Throughout the course of the book, the one thing that remains with you is the shoddy nature of the investigation and how the police would rather fabricate a story that fits conveniently into the puzzle rather than the other way round. For instance, the police finding Aarushi’s online chats with a boyfriend and labelling her a fallen girl so that her “affair” with Hemraj the servant could seem plausible. The same thing also throws ample light on how we, as a society, function.

We judge, we believe the worst. Policemen are humans too, so their prejudices end up affecting investigations too. Case in point, after the judgement, when the Talwars submitted a plea for an opportunity to appeal, the presiding judge refused. When the couple’s lawyer argued that the two have been model citizens, with no past criminal record and weren’t going to repeat the crime they had supposedly committed, the judge replied, “Your clients cannot repeat the crime because they don’t have another daughter to murder.”

The book offers some serious WTF moments too. Here we go:

  1. The creation of an email id ‘hemraj.jalvayuvihar@gmail.com’ created by an officer to send e-mails to the Talwars so that they’d feel ‘guilty’ every time they answered to it. A pressure tactic.
  2. The police ‘changing’ the weapon of offence from hammer to khukri to a 4 iron golf club to 5 iron golf club.
  3. Casting aspersions on Talwars’ characters because they ‘ate non-veg on Thursdays’.
  4. Naresh Raj’s testimony that Hemraj had or was about to have sex with Aarushi before he was murdered or while he was murdered was based on “the experience of my marriage”. When the defence pointed out the ridiculousness of this testimony, he replied, “It is incorrect to suggest that my marriage and experiences of my marriage have nothing to do with the swelling I found in Hemraj’s penis.”
  5. Judge Shyaam Lal’s obsession with the English language that drove him to write this as the introduction of his judgement: “The cynosure of judicial determination is the fluctuating fortunes of the dentist couple Dr Rajesh Talwar and Dr Nupur Talwar, who have been arraigned for committing and secreting as also deracinating the evidence of commission of the murder of their adolescent daughter.” Go figure.
  6. The fact that the judge started writing this judgement even before the defence had started arguing the case.

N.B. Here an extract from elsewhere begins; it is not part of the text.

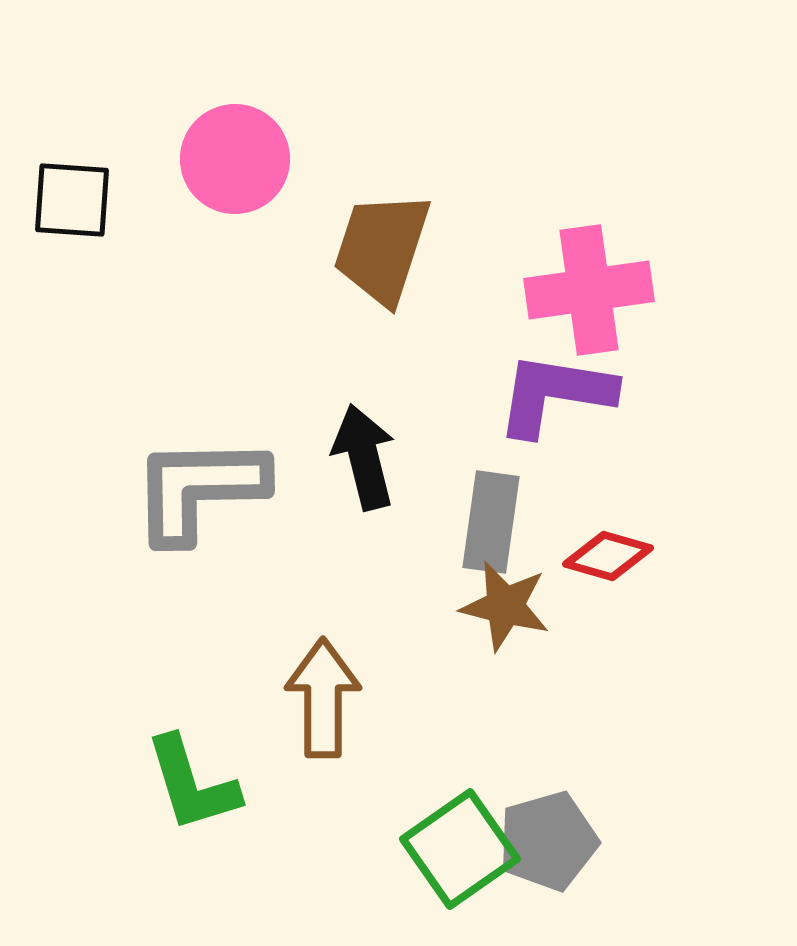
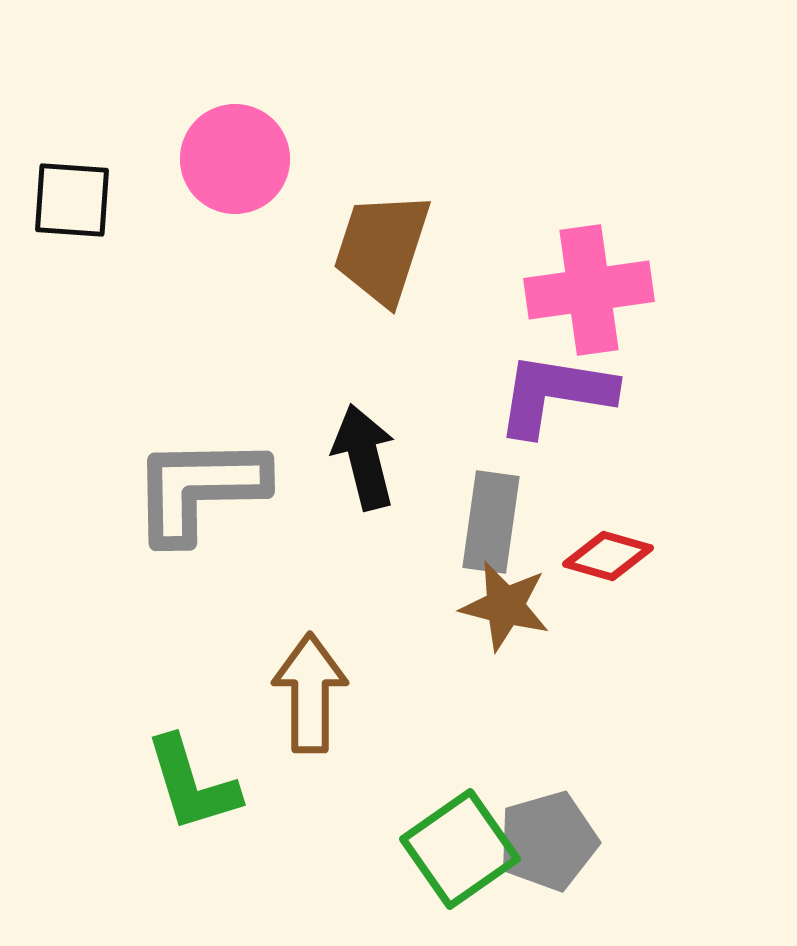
brown arrow: moved 13 px left, 5 px up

Sen’s book also shows the utter lack of restraint and sensitivity of media in the country. Agreed, there are two sides to a coin – that media has helped unearth many a case but the amount of damage that was done to the Talwar case by the media is simply irreversible. Newspapers and tabloids were as much responsible for the character assassination of the Talwar family as the law and order system of India. In fact, one person in the book clearly admits that the police had no motivation to twist the case the way it did, it was simply ‘utter stupidity’. During the time that I read the book, it was heartening to see good, credible, honest people involved in the case but the truth is that they were like solitary drops in a vast ocean of corruption.

What I liked

  • The depth of it all. The research is astounding.
  • The lack of emotion. At no point, at least in my reading, did I feel that Sen deliberately tries to make his reader feel. He leaves that to the reader. He questions, probes, analyses but never decides.

What I did not like

  • The editing is not up to the mark. Time and again, there have been debates about this and the tendency to leave errors in a book, that too by a noted publishing house, is increasing. Given the subject of the book and the sheer avalanche of facts that are thrown at the reader, it should have been imperative to structure the book better. It goes back and forth so many times (and it needs to) that it ended up confusing me for some time.

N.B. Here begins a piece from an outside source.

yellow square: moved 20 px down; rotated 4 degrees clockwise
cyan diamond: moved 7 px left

Aarushi is a deeply, deeply disturbing book, it’ll wreak havoc with your mind for long after you’ve read it. I personally felt as if it would be a crime to raise my child in this country. It may or may not impact the Talwars’ case but the book did what it set out to: expose the underbelly of the law and order system in this country. Aarushi, just for this, is worth picking up.

Author: Avirook Sen
Publisher: Penguin India
Price: Rs. 175 (Kindle)
Buy it on Amazon here.

6 thoughts on “Aarushi

  1. Rajeev Pundir says:

    I, sometimes, even wonder how such a book can come up in the market that too by Penguin when the case is sub-judice? It’s a million dollar question. With due respect to Avirook, he should written the same story as a fiction but facts. Nothing more to say.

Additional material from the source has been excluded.